Dubai, whose government-linked companies must repay $15.5 billion (Dh56.93 billion) this year, according to Bank of America Corp. Merrill Lynch estimates, received a $20 billion support in 2009 to restructure debt.
Issuance in 2007
Emirates Islamic Bank hired six lenders to manage the possible sale of a benchmark bond, a banker familiar with the transaction said last week. It last sold a sukuk in 2007, when it issued a $350 million floating-rate Islamic bond maturing this June. No bank in Dubai has issued an Islamic bond since, according to the data.

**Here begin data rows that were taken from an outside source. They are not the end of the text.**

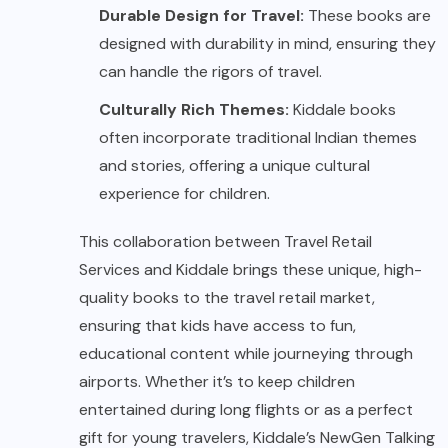
Durable Design for Travel:
These books are
designed with durability in mind, ensuring they
can handle the rigors of travel.
Culturally Rich Themes:
Kiddale books
often incorporate traditional Indian themes
and stories, offering a unique cultural
experience for children.
This collaboration between Travel Retail
Services and Kiddale brings these unique, high-
quality books to the travel retail market,
ensuring that kids have access to fun,
educational content while journeying through
airports. Whether it’s to keep children
entertained during long flights or as a perfect
gift for young travelers, Kiddale’s NewGen Talking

The sukuk yielded 4.8 per cent on January 6.
The bank, which reported a drop in profit in the past two years, may say profit climbed to Dh2.79 billion from Dh2.34 billion in 2011, according to the mean estimate of seven analysts surveyed by Bloomberg. That's higher than the 4 per cent increase analysts forecast for National Bank of Abu Dhabi and 3 per cent at First Gulf Bank.
The bank, with a loan-to-deposit ratio of 115 per cent, has Dh8 billion of debt coming due in 2012.
Emirates NBD is also a key lender to units of state-controlled Dubai Holding LLC. One of the company's investment arms is in talks to reschedule at least $10 billion of liabilities. In October, Emirates NBD took over unprofitable Dubai Bank on orders from His Highness Shaikh Mohammad Bin Rashid Al Maktoum, Vice-President and Prime Minister of the UAE and Ruler of Dubai.
Strong fundamentals
"Despite investor concern about the bank's asset quality stemming from its exposure to both Dubai Inc. and the emirate's real estate sector, we take solace from the bank's bellwether position in the regional banking system and systematic importance, given its dominance of the UAE deposit and loans base," Albaraka's Temsah said.
The Dubai government's sukuk yields 124 basis points above the average rate on Islamic bond in the six-nation Gulf Cooperation Council, according to the HSBC/Nasdaq Dubai GCC US Dollar Sukuk Index.
The extra yield investors demand to hold Dubai government's sukuk over Malaysia's 3.928 per cent Islamic debt due June 2015 rose three basis points so far this year to 290.